▶ [WHAT NEEDS TO BE DONE] Give the entries back exactly, dropping each image.

(RECORDS SHOWN Opens)

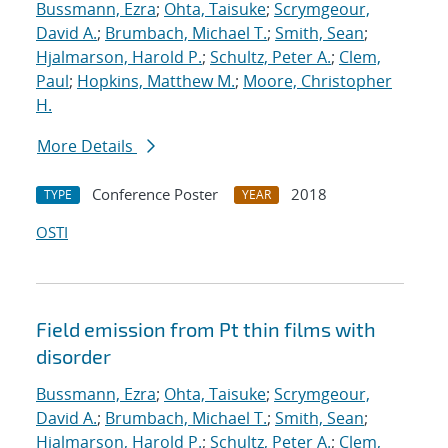
Bussmann, Ezra
;
Ohta, Taisuke
;
Scrymgeour,
David A.
;
Brumbach, Michael T.
;
Smith, Sean
;
Hjalmarson, Harold P.
;
Schultz, Peter A.
;
Clem,
Paul
;
Hopkins, Matthew M.
;
Moore, Christopher
H.
More Details
Conference Poster
2018
TYPE
YEAR
OSTI
Field emission from Pt thin films with
disorder
Bussmann, Ezra
;
Ohta, Taisuke
;
Scrymgeour,
David A.
;
Brumbach, Michael T.
;
Smith, Sean
;
Hjalmarson, Harold P.
;
Schultz, Peter A.
;
Clem,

(RECORDS SHOWN Closes)

▶ [WRITTEN ANSWER]
Bussmann, Ezra
;
Ohta, Taisuke
;
Scrymgeour,
David A.
;
Brumbach, Michael T.
;
Smith, Sean
;
Hjalmarson, Harold P.
;
Schultz, Peter A.
;
Clem,
Paul
;
Hopkins, Matthew M.
;
Moore, Christopher
H.
More Details
Conference Poster
2018
TYPE
YEAR
OSTI
Field emission from Pt thin films with
disorder
Bussmann, Ezra
;
Ohta, Taisuke
;
Scrymgeour,
David A.
;
Brumbach, Michael T.
;
Smith, Sean
;
Hjalmarson, Harold P.
;
Schultz, Peter A.
;
Clem,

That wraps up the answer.